EXTRACTED DATA:
====

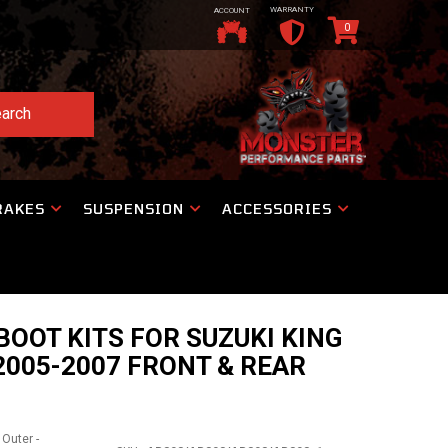
WARRANTY
ACCOUNT
0
arch
RAKES
SUSPENSION
ACCESSORIES
BOOT KITS FOR SUZUKI KING
2005-2007 FRONT & REAR
 Outer -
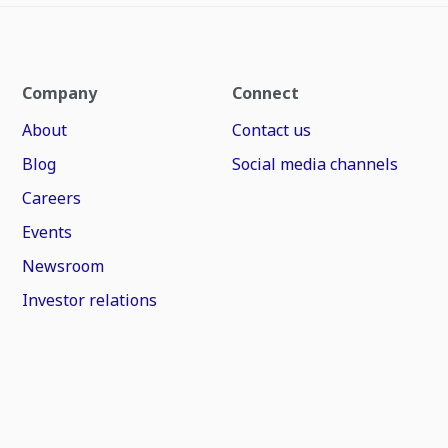
Company
Connect
About
Contact us
Blog
Social media channels
Careers
Events
Newsroom
Investor relations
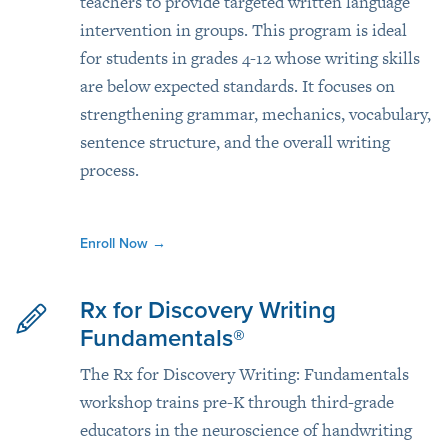
teachers to provide targeted written language
intervention in groups. This program is ideal
for students in grades 4-12 whose writing skills
are below expected standards. It focuses on
strengthening grammar, mechanics, vocabulary,
sentence structure, and the overall writing
process.
Enroll Now
→
Rx for Discovery Writing
Fundamentals®
The Rx for Discovery Writing: Fundamentals
workshop trains pre-K through third-grade
educators in the neuroscience of handwriting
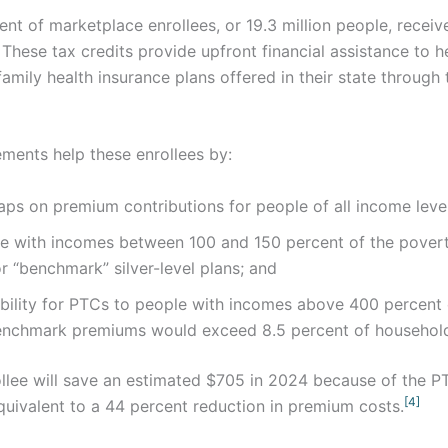
nt of marketplace enrollees, or 19.3 million people, recei
These tax credits provide upfront financial assistance to h
 family health insurance plans offered in their state through
ents help these enrollees by:
aps on premium contributions for people of all income level
e with incomes between 100 and 150 percent of the povert
r “benchmark” silver-level plans; and
ibility for PTCs to people with incomes above 400 percent
r benchmark premiums would exceed 8.5 percent of househol
llee will save an estimated $705 in 2024 because of the P
[4]
uivalent to a 44 percent reduction in premium costs.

====

The answer must be a single number: the count of lines in the listing that hold the word "benchmark".

2